The Sufficient Model

The engine used to be the car. People bought Mustangs for the engine, Hemis for the engine, the war between V8s and turbos sold magazines. Then engines got reliable. The difference moved elsewhere: cabin, software, range, feel.

The same thing is happening to AI.

For three years the model was the product. Benchmarks were horsepower. Context windows were torque. Every release turned into a spec-sheet war.

That war isn’t ending. It’s splitting.

At one end, frontier models too large and expensive to live anywhere except the cloud. At the other, sufficient models small enough to live where you do. Once the local model is good enough for most tasks, the product is no longer the model. It is the unit around it.

And once the unit runs locally, intelligence stops being something you reach for.
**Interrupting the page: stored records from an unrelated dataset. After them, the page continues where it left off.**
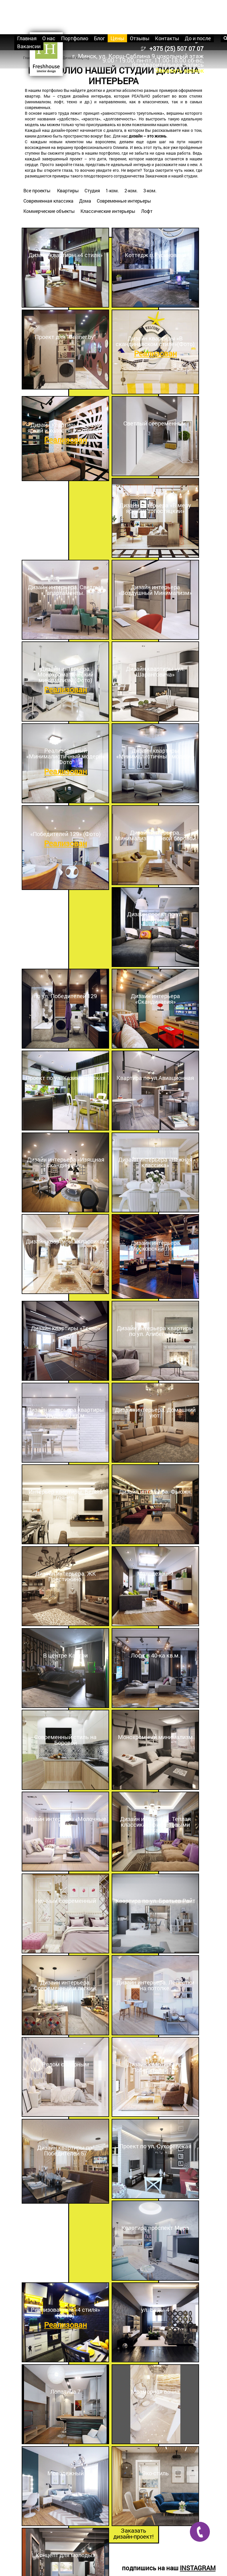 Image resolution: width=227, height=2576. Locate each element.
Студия (92, 190)
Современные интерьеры (124, 201)
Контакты (167, 38)
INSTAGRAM (198, 2568)
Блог (99, 38)
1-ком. (112, 190)
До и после (198, 38)
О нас (48, 38)
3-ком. (149, 190)
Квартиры (68, 190)
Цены (117, 38)
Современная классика (48, 201)
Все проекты (37, 190)
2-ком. (131, 190)
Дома (85, 201)
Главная (27, 38)
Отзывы (139, 38)
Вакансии (29, 46)
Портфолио (74, 38)
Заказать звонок (179, 70)
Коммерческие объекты (49, 211)
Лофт (146, 211)
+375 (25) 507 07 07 (176, 49)
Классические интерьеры (108, 211) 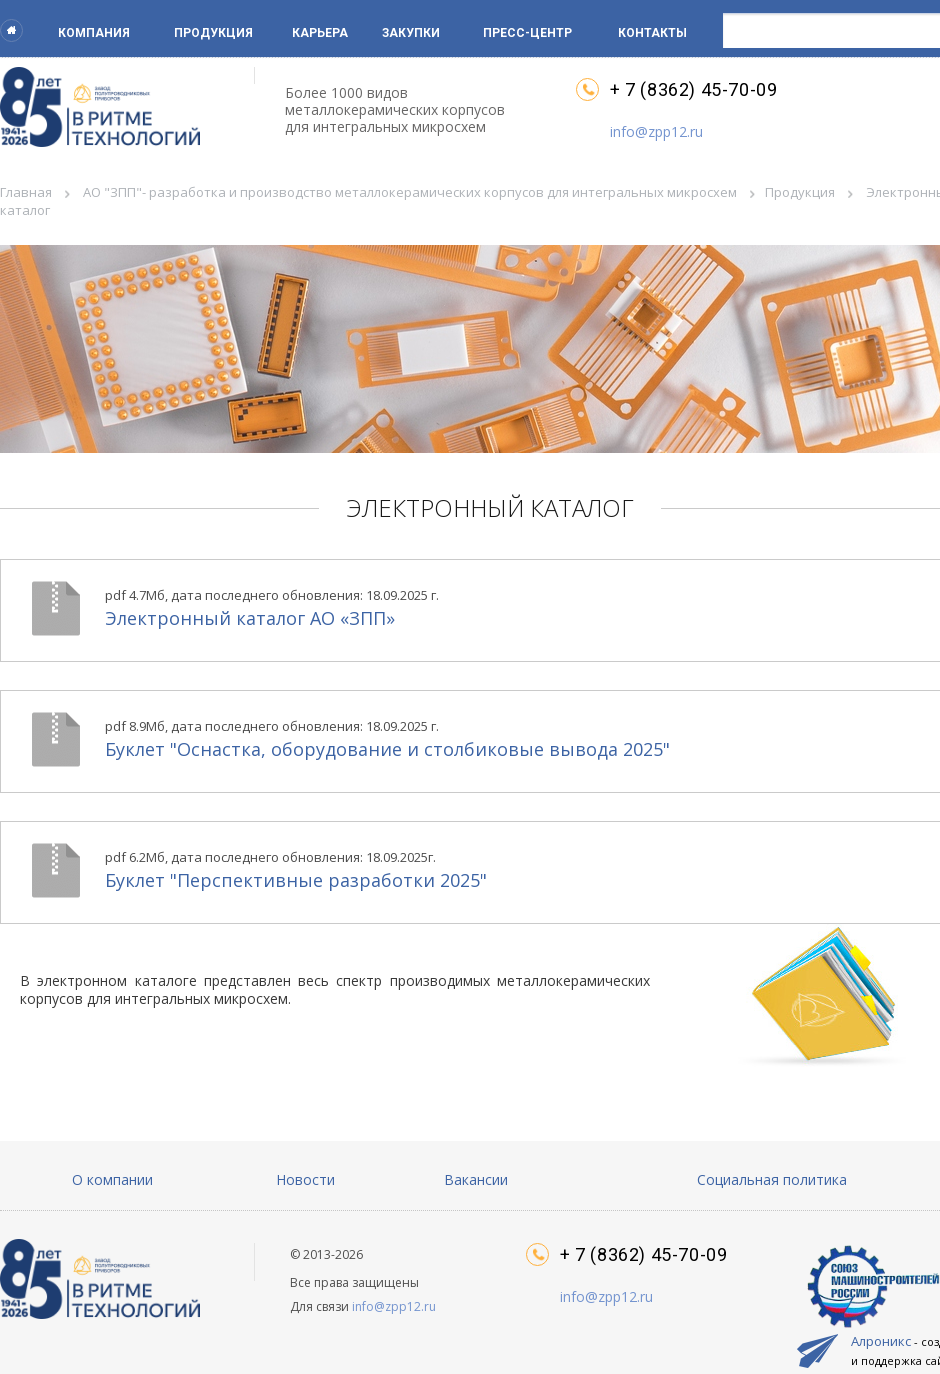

It becomes something that is already there.

This is a barbell.

On one end, frontier models keep getting larger, hungrier, more expensive. They live in data centers because they cannot live anywhere else. They get reserved for the work that justifies the cost: novel science, deep reasoning across enormous corpora, ten thousand permutations running in parallel to find the one that holds.

On the other end, the sufficient model. Not equal to the frontier. Close enough that for most tasks the user no longer feels the gap, until the work demands deep reasoning, massive context, or near-zero tolerance for error.

Once the ceiling stops binding, the next gradient is efficiency. The model compresses. It learns to run on hardware that used to be too small for it. First on a laptop. Then on a phone. Then on a thermostat.

The doorbell is the test case. The doorbell that ships next will not stream video to a server to ask who is there. It will know enough locally.

The first time you notice is not in a benchmark. It is when the train loses Wi-Fi and Cleo keeps working.

Cleo lives on my laptop, running on Gemma and Qwen. Biff lives in the cloud, on GPT 5.5. Different families, different homes. I don’t think about which.

Biff handles training. Cleo handles correspondence. Last week Biff flagged a sleep dip and shifted my workouts. Cleo cleared a stack of wedding emails while I was on a call. One synthesizes months of data. The other clears my inbox. Both feel like the same thing.

I don’t ration Cleo. I don’t watch her token use. I don’t think about cost. She just runs.

That last sentence is the regime change. Every assumption the industry currently runs on — pay-per-token, API gates, capability metered like electricity in a 1920s town — depends on intelligence being scarce. The sufficient model dissolves that assumption at the device.

The interesting object is no longer the model. It is what wraps the model. Call it the unit.

This isn’t the cloud harness reframed. That harness lives in someone else’s data center, runs against someone else’s accounts, and disappears when the connection drops. The unit is a portable local operator. It runs on your hardware. It holds your context. It works offline.

A local model does the answering. Memory holds your context across sessions. A dispatcher routes problems the local model can’t handle out to the cloud. An observability layer watches the unit’s behavior and feeds the result back as self-improvement. A compiler lets the unit write its own software when its built-in tools run short. Integrations connect it to the services you already live in. A simulator rehearses actions before the unit commits to them.

Drop this enclosure into a phone, a laptop, a car, a doorbell. The hardware varies. The unit stays the same.

The cloud doesn’t go away. It changes role.

The cloud becomes the parallelization layer. You go there to fan out across ten thousand sandboxes, or to run agents that hold state across days. The cloud is a feed the local unit checks in on.

The unit is the operator. The cloud is what the operator dispatches to.

The dispatcher is the membrane between the two economies. The local economy is free. The cloud economy is metered. The dispatcher decides which problems pay the toll. A unit that knows what it doesn’t know is worth more than a unit with a bigger model. The dispatcher is where the unit earns its keep.

The pattern repeats. Every step change at the frontier becomes a sufficient-model step change once efficiency catches up. The barbell shifts together, with a lag. What sat on the right end two years ago sits on the left end now. The ceiling rises. The floor rises faster.

What that compounds into is abundance.

Not abundance of frontier capability — that stays scarce, by physics. Abundance of enough capability. Free, local, ambient. The phone runs a unit. The laptop runs a unit. The car, the doorbell, the thermostat, the speaker, the watch. Most of the AI most people touch will be sufficient and most of it will cost nothing.

The industry is not priced for this. The product layer is not designed for this. The mental model most operators use to reason about AI assumes a meter is running. When the meter stops, the questions invert.

You stop asking how to get the model. You start asking what is worth doing with intelligence you no longer have to budget for.

The model was the engine. The unit is the car. Abundance is the road they were always going to make.